Winning big at the Olympics brings national prestige and an increased presence on the world stage for a country. This leads to a country to increase its image and popularity, in turn could cause increases in tourism a potential bid to host the Olympics, and other strong political relationship. Therefore, it may be useful to predict how many medals a country would win. What factors might impact a country’s success?
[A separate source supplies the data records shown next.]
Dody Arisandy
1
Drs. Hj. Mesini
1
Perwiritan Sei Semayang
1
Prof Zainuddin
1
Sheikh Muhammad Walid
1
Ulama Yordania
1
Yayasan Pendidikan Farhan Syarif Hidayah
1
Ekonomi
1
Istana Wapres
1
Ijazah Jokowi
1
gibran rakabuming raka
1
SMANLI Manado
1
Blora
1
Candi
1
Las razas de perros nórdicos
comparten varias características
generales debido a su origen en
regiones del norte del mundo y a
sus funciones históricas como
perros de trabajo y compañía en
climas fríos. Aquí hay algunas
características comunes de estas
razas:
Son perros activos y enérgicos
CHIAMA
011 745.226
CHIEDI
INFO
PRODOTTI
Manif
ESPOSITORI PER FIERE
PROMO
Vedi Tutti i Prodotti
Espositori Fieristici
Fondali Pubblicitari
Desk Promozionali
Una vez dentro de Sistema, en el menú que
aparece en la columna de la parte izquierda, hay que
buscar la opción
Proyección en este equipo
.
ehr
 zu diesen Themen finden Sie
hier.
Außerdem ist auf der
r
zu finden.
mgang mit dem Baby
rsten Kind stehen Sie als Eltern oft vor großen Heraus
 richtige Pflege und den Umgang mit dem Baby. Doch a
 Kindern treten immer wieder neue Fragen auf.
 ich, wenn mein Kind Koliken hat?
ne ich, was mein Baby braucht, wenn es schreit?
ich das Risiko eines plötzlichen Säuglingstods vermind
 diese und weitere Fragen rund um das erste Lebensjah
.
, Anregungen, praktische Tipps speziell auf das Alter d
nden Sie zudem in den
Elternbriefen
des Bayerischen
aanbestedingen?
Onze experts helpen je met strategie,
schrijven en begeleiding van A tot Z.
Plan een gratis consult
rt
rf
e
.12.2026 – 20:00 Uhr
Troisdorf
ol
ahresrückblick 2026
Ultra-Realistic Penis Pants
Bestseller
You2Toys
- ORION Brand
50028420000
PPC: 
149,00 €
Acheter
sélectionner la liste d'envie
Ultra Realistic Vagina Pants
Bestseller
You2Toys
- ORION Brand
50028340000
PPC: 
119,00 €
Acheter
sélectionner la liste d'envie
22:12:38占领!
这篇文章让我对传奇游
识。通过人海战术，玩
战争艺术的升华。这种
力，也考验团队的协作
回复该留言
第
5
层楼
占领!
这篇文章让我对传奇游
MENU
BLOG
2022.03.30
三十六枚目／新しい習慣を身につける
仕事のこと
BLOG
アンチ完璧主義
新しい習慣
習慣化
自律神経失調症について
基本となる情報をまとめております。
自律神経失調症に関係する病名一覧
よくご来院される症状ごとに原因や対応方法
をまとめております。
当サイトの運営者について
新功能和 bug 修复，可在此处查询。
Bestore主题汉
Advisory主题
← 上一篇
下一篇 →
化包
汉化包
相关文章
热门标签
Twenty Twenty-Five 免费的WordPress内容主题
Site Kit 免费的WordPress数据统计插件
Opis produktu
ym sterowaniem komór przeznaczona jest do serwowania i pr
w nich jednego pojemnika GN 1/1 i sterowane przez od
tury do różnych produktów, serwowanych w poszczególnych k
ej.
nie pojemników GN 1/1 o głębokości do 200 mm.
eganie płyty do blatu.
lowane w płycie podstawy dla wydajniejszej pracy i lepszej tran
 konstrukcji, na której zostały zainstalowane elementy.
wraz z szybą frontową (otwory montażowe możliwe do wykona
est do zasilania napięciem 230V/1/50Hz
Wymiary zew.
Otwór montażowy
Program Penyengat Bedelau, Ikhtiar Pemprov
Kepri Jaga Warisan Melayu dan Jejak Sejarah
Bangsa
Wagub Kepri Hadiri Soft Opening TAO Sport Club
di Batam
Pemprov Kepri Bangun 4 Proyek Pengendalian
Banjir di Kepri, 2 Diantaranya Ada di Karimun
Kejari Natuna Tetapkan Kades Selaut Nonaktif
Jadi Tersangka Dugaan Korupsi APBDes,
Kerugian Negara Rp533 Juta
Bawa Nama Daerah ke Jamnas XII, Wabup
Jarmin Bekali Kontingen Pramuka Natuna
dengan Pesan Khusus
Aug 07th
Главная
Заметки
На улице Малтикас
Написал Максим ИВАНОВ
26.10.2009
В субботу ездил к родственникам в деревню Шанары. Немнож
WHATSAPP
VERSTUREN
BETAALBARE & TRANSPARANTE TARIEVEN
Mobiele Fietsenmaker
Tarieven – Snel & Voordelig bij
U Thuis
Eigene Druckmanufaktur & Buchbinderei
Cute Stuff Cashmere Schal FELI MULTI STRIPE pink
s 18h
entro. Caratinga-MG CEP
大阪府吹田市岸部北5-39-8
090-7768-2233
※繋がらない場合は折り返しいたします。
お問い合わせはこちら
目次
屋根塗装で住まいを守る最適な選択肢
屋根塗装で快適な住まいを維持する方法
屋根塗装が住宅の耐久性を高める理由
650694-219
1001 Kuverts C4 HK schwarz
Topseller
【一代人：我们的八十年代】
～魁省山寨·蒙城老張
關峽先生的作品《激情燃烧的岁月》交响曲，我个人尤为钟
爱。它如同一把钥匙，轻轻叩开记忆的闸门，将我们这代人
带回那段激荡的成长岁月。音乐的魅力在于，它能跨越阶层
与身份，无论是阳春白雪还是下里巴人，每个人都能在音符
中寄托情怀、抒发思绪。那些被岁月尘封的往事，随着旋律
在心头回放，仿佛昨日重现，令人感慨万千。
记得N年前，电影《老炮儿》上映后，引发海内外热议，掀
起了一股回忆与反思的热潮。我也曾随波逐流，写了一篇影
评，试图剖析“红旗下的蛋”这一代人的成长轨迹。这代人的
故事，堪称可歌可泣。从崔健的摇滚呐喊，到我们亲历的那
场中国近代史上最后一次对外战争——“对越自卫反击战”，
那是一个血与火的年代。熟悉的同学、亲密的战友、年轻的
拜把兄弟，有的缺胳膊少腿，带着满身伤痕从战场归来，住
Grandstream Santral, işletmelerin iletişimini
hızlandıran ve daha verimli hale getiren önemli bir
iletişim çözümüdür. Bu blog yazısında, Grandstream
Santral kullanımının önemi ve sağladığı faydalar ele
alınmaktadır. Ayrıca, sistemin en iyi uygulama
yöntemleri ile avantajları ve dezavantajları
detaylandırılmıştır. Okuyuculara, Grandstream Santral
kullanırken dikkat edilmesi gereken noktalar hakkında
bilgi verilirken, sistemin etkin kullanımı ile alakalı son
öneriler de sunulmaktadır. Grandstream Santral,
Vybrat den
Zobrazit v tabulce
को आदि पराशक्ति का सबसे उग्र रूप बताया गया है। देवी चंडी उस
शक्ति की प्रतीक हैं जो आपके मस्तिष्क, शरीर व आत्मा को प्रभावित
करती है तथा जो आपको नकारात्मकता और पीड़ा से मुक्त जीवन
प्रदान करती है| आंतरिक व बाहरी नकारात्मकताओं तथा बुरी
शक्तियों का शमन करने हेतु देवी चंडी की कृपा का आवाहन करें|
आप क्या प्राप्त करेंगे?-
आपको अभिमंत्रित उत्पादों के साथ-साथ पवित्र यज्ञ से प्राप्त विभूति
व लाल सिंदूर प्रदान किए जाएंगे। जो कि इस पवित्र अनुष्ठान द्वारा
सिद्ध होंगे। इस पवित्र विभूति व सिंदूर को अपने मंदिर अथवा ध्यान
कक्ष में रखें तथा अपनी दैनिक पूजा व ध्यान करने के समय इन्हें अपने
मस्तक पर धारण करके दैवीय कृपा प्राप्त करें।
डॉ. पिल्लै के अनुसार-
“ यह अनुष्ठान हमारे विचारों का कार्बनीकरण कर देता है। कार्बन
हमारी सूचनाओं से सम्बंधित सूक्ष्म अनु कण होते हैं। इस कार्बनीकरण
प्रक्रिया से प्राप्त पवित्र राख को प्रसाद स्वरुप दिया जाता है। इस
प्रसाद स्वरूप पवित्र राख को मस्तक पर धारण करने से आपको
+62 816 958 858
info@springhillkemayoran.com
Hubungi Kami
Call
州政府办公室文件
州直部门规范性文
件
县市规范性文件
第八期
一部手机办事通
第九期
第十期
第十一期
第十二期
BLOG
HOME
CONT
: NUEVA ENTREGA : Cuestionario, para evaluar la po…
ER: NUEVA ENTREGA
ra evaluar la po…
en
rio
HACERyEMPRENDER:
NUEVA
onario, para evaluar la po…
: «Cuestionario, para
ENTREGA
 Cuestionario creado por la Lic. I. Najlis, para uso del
Filipino gymnast, Carlos Yulo, made headlines as the first male to win an Olympic gold medal in the history of the Philippines. But he continued to grow in popularity as his earnings from the country caught attention. He earned a cash prize of 10 million Philippine pesos ($172,519 USD), a brand new condo valued at over $400,000 USD, a lifetime supply of ramen and other incentives. In comparison, the US awards its gold medalists a “measly” $38,000 for winning the gold. While governments in Great Britain and Sweden do not offer any direct cash incentives. In this unit we will explore data from the 2024 Paris Olympics, how cash incentives and national factors impact medal counts for each country. We will explore the countries with the top 24 medal counts.

• Country: Team Name
• WeightedTotal: Weighted medal count from Paris 2024 (4 points for each gold, 2 for each silver, 1 for bronze)
• Total: Non-weighted total medal count for a country from Paris 2024
• TGold: Total gold medal count for a country from Paris 2024
• TSilver: Total gold medal count for a country from Paris 2024
• TBronze: Total gold medal count for a country from Paris 2024
• GoldPrize: Government cash incentive for a gold medal (in USD)
• YOTotal: Total medal count for a country from Buenos Aires Youth Olympics in 2018
• GDP: country’s gross domestic product in 2023 (measured in billions of USD)
• Population: country’s population in 2023 (measured in millions)
• WomanLaborForce: Percentage of woman working in the country in 2023
• TotalAthletes: Total number of athletes participation in Paris 2024 Olympics
• Distance: Average distance from country to Paris (rounded to 100)

Step 1: Collect the Data

• Data Compilation: The data were compiled from several sources including ESPN, Olympic International Committee, and World Bank. Some values were cross references on Wikipedia. We have no reason to question the credibility of these sources.
• Data Organization: Are the data organized for MLR?- each row contains information about one observation (experimental unit) including all of the explanatory predictors and the response.
• Suitability of response variable for regression: View a histogram of response variable. Primarily, it should be continuous with few outliers. Data should not be recorded over time. It is sometimes useful if the response variable is unimodal and symmetric, but that is NOT a requirement. (Further, we will not use “rank” as a response variable in MLR. We need a continuous variable with several values of each response, if the variable is discrete.)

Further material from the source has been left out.